● **Task statement**
Check every line below, and copy those that include "threat".

Given data: Begin

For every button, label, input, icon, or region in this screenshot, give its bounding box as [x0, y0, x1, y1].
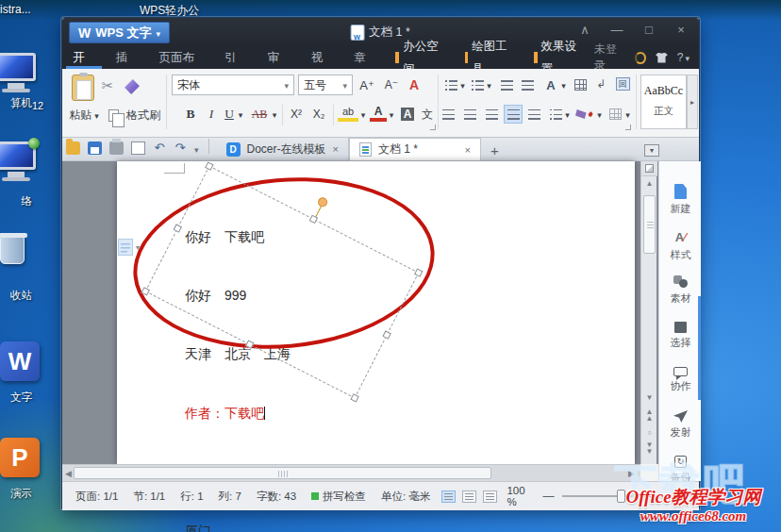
print-preview-button[interactable] — [131, 141, 145, 155]
font-name-select[interactable]: 宋体 — [172, 75, 294, 95]
borders-menu-button[interactable] — [623, 108, 632, 122]
wps-app-menu-button[interactable]: W WPS 文字 — [69, 22, 170, 43]
bullets-menu-button[interactable] — [458, 79, 467, 92]
paragraph-dialog-launcher[interactable] — [625, 125, 631, 130]
text-tool-menu-button[interactable] — [559, 79, 568, 92]
copy-button[interactable] — [104, 107, 123, 124]
outline-view-button[interactable] — [462, 490, 476, 503]
align-left-button[interactable] — [440, 107, 457, 122]
resize-handle-top-left[interactable] — [205, 161, 213, 170]
style-gallery-scroll[interactable]: ▸ — [687, 75, 698, 129]
font-dialog-launcher[interactable] — [430, 125, 436, 130]
sidebar-item-new[interactable]: 新建 — [659, 184, 702, 216]
tab-page-layout[interactable]: 页面布局 — [149, 46, 215, 69]
print-button[interactable] — [109, 141, 124, 155]
superscript-button[interactable]: X² — [285, 105, 307, 124]
justify-button[interactable] — [504, 105, 523, 124]
pinyin-guide-button[interactable]: 文 — [419, 105, 436, 124]
shading-menu-button[interactable] — [595, 108, 604, 122]
select-browse-object-button[interactable]: ○ — [641, 429, 657, 436]
status-page[interactable]: 页面: 1/1 — [68, 490, 125, 504]
tab-references[interactable]: 引用 — [214, 46, 258, 69]
doc-tab-document1[interactable]: 文档 1 * × — [349, 138, 481, 160]
window-list-button[interactable]: ▾ — [644, 144, 659, 157]
sidebar-item-styles[interactable]: A∕ 样式 — [659, 230, 702, 262]
close-tab-icon[interactable]: × — [465, 144, 471, 156]
close-button[interactable]: × — [671, 21, 691, 40]
tab-home[interactable]: 开始 — [62, 46, 106, 69]
sidebar-item-collaborate[interactable]: 协作 — [659, 365, 702, 393]
ruler-toggle-button[interactable] — [641, 161, 657, 176]
previous-page-button[interactable]: ▲▲ — [641, 408, 657, 422]
doc-line-author[interactable]: 作者：下载吧 — [185, 404, 374, 424]
align-center-button[interactable] — [461, 107, 478, 122]
highlight-menu-button[interactable] — [358, 108, 368, 122]
increase-indent-button[interactable] — [519, 76, 536, 93]
underline-menu-button[interactable] — [236, 108, 245, 122]
document-page[interactable]: 你好 下载吧 你好 999 天津 北京 上海 作者：下载吧 广州 这里很大啊 很… — [117, 161, 635, 464]
desktop-label-administrator[interactable]: istra... — [0, 3, 31, 16]
shading-button[interactable] — [575, 107, 592, 122]
horizontal-scroll-thumb[interactable] — [74, 467, 491, 479]
spell-check-status[interactable]: 拼写检查 — [304, 490, 374, 504]
cut-button[interactable] — [98, 76, 117, 95]
tab-insert[interactable]: 插入 — [106, 46, 149, 69]
doc-tab-docer[interactable]: D Docer-在线模板 × — [217, 138, 349, 160]
tab-view[interactable]: 视图 — [301, 46, 344, 69]
undo-button[interactable]: ↶ — [153, 141, 166, 155]
tab-office-space[interactable]: 办公空间 — [387, 46, 456, 69]
font-color-button[interactable]: A — [370, 105, 387, 122]
text-direction-button[interactable]: 回 — [613, 75, 632, 93]
shrink-font-button[interactable]: A⁻ — [381, 75, 402, 95]
borders-button[interactable] — [607, 107, 623, 122]
skin-icon[interactable] — [635, 52, 646, 64]
web-view-button[interactable] — [483, 490, 497, 503]
insert-table-button[interactable] — [572, 76, 589, 93]
quick-access-menu-button[interactable] — [194, 140, 199, 157]
horizontal-scrollbar[interactable]: ◀ ▶ — [62, 464, 640, 481]
vertical-scroll-thumb[interactable] — [643, 195, 656, 254]
doc-line[interactable]: 厦门 — [185, 522, 374, 532]
paste-options-button[interactable]: ▾ — [118, 239, 140, 256]
next-page-button[interactable]: ▼▼ — [641, 441, 657, 455]
tab-review[interactable]: 审阅 — [258, 46, 301, 69]
tab-section[interactable]: 章节 — [344, 46, 388, 69]
save-button[interactable] — [88, 141, 102, 155]
sidebar-item-launch[interactable]: 发射 — [659, 410, 702, 440]
status-section[interactable]: 节: 1/1 — [125, 490, 173, 504]
decrease-indent-button[interactable] — [498, 76, 515, 93]
tab-drawing-tools[interactable]: 绘图工具 — [457, 46, 525, 69]
font-color-menu-button[interactable] — [387, 108, 396, 122]
zoom-level[interactable]: 100 % — [507, 485, 535, 507]
tab-effect-settings[interactable]: 效果设置 — [525, 46, 594, 69]
style-gallery-item-normal[interactable]: AaBbCc 正文 — [640, 75, 687, 129]
resize-handle-left[interactable] — [174, 224, 182, 232]
sidebar-item-materials[interactable]: 素材 — [659, 275, 702, 306]
font-size-select[interactable]: 五号 — [298, 75, 353, 95]
highlight-button[interactable]: ab — [338, 105, 358, 122]
char-shading-button[interactable]: A — [398, 105, 417, 124]
format-painter-icon-button[interactable] — [121, 76, 143, 97]
status-word-count[interactable]: 字数: 43 — [249, 490, 304, 504]
maximize-button[interactable]: □ — [639, 21, 659, 40]
scroll-up-button[interactable]: ▲ — [641, 179, 657, 188]
line-spacing-menu-button[interactable] — [563, 108, 572, 122]
scroll-left-button[interactable]: ◀ — [65, 467, 72, 480]
clear-format-button[interactable]: A — [404, 75, 424, 95]
close-tab-icon[interactable]: × — [333, 143, 339, 155]
help-button[interactable]: ? — [677, 51, 690, 64]
sidebar-item-select[interactable]: 选择 — [659, 322, 702, 350]
strikethrough-button[interactable]: AB — [247, 105, 272, 124]
minimize-button[interactable]: — — [607, 21, 627, 40]
text-tool-button[interactable]: A — [541, 75, 560, 95]
sidebar-scroll-indicator[interactable] — [698, 296, 701, 400]
align-right-button[interactable] — [483, 107, 500, 122]
show-marks-button[interactable]: ↲ — [592, 75, 609, 93]
vertical-scrollbar[interactable]: ▲ ▼ ▲▲ ○ ▼▼ — [640, 161, 656, 464]
clothes-skin-icon[interactable] — [656, 53, 668, 63]
status-unit[interactable]: 单位: 毫米 — [374, 490, 438, 504]
grow-font-button[interactable]: A⁺ — [357, 75, 377, 95]
page-view-button[interactable] — [441, 490, 456, 503]
paste-button[interactable] — [69, 73, 97, 103]
numbering-button[interactable] — [469, 76, 486, 93]
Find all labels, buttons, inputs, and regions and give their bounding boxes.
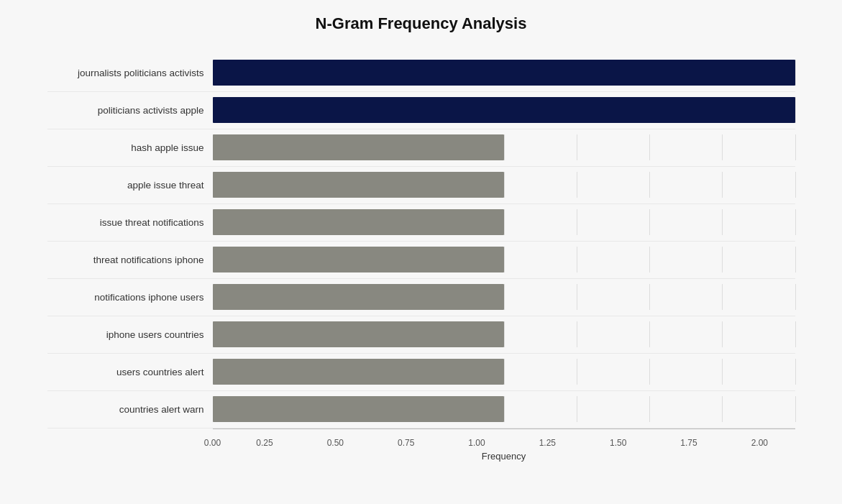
grid-line xyxy=(722,247,723,272)
grid-line xyxy=(722,396,723,422)
bar-track xyxy=(213,359,795,385)
bar-track xyxy=(213,247,795,272)
bar-row: hash apple issue xyxy=(47,129,795,167)
x-ticks: 0.000.250.500.751.001.251.501.752.00 xyxy=(213,434,795,448)
grid-line xyxy=(649,172,650,198)
grid-line xyxy=(577,134,577,160)
bar-fill xyxy=(213,97,795,123)
grid-line xyxy=(722,209,723,235)
grid-line xyxy=(577,321,577,347)
grid-line xyxy=(504,209,505,235)
x-tick: 2.00 xyxy=(724,438,795,448)
grid-line xyxy=(795,396,796,422)
x-tick: 1.00 xyxy=(441,438,512,448)
grid-line xyxy=(722,172,723,198)
grid-line xyxy=(649,321,650,347)
bar-label: journalists politicians activists xyxy=(47,68,213,78)
grid-line xyxy=(722,284,723,310)
bar-track xyxy=(213,284,795,310)
bar-track xyxy=(213,321,795,347)
x-tick: 0.00 xyxy=(204,438,221,448)
grid-line xyxy=(795,247,796,272)
grid-line xyxy=(504,172,505,198)
grid-line xyxy=(649,359,650,385)
bar-label: notifications iphone users xyxy=(47,292,213,303)
bar-label: countries alert warn xyxy=(47,404,213,415)
bar-track xyxy=(213,209,795,235)
grid-line xyxy=(649,284,650,310)
bar-row: issue threat notifications xyxy=(47,204,795,242)
bar-row: journalists politicians activists xyxy=(47,55,795,92)
bar-label: apple issue threat xyxy=(47,180,213,191)
bar-label: issue threat notifications xyxy=(47,217,213,228)
grid-line xyxy=(795,172,796,198)
chart-area: journalists politicians activistspolitic… xyxy=(47,55,795,429)
grid-line xyxy=(722,359,723,385)
bar-track xyxy=(213,396,795,422)
bar-label: hash apple issue xyxy=(47,142,213,153)
bar-row: countries alert warn xyxy=(47,391,795,429)
x-tick: 0.50 xyxy=(300,438,370,448)
x-tick: 1.75 xyxy=(654,438,724,448)
grid-line xyxy=(649,134,650,160)
x-tick: 0.25 xyxy=(229,438,300,448)
grid-line xyxy=(504,359,505,385)
grid-line xyxy=(795,284,796,310)
bar-fill xyxy=(213,134,504,160)
bar-fill xyxy=(213,172,504,198)
grid-line xyxy=(504,396,505,422)
x-tick: 1.50 xyxy=(583,438,654,448)
bar-track xyxy=(213,60,795,86)
chart-title: N-Gram Frequency Analysis xyxy=(47,14,795,33)
bar-track xyxy=(213,134,795,160)
grid-line xyxy=(504,134,505,160)
grid-line xyxy=(722,134,723,160)
x-tick: 1.25 xyxy=(512,438,582,448)
bar-row: notifications iphone users xyxy=(47,279,795,316)
chart-container: N-Gram Frequency Analysis journalists po… xyxy=(26,0,817,504)
grid-line xyxy=(795,134,796,160)
bar-fill xyxy=(213,284,504,310)
grid-line xyxy=(577,284,577,310)
grid-line xyxy=(577,359,577,385)
x-axis-label: Frequency xyxy=(213,451,795,462)
bar-fill xyxy=(213,396,504,422)
grid-line xyxy=(795,97,796,123)
bar-label: users countries alert xyxy=(47,367,213,377)
bar-label: politicians activists apple xyxy=(47,105,213,116)
bar-fill xyxy=(213,60,795,86)
grid-line xyxy=(577,396,577,422)
grid-line xyxy=(504,321,505,347)
grid-line xyxy=(649,247,650,272)
bar-track xyxy=(213,97,795,123)
grid-line xyxy=(795,359,796,385)
grid-line xyxy=(577,247,577,272)
bar-row: users countries alert xyxy=(47,354,795,391)
grid-line xyxy=(649,396,650,422)
grid-line xyxy=(504,247,505,272)
grid-line xyxy=(795,209,796,235)
bar-row: threat notifications iphone xyxy=(47,242,795,279)
bar-fill xyxy=(213,247,504,272)
grid-line xyxy=(795,321,796,347)
bar-fill xyxy=(213,359,504,385)
grid-line xyxy=(649,209,650,235)
bar-fill xyxy=(213,209,504,235)
bar-label: iphone users countries xyxy=(47,329,213,340)
grid-line xyxy=(504,284,505,310)
grid-line xyxy=(577,172,577,198)
bar-row: politicians activists apple xyxy=(47,92,795,129)
grid-line xyxy=(722,321,723,347)
bar-row: apple issue threat xyxy=(47,167,795,204)
bar-fill xyxy=(213,321,504,347)
bar-row: iphone users countries xyxy=(47,316,795,354)
grid-line xyxy=(577,209,577,235)
grid-line xyxy=(795,60,796,86)
bar-label: threat notifications iphone xyxy=(47,255,213,265)
x-tick: 0.75 xyxy=(371,438,441,448)
bar-track xyxy=(213,172,795,198)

Given data: End

● **Exercise solution**
bar-row: issue threat notifications xyxy=(47,204,795,242)
bar-label: apple issue threat xyxy=(47,180,213,191)
bar-label: issue threat notifications xyxy=(47,217,213,228)
bar-row: threat notifications iphone xyxy=(47,242,795,279)
bar-row: apple issue threat xyxy=(47,167,795,204)
bar-label: threat notifications iphone xyxy=(47,255,213,265)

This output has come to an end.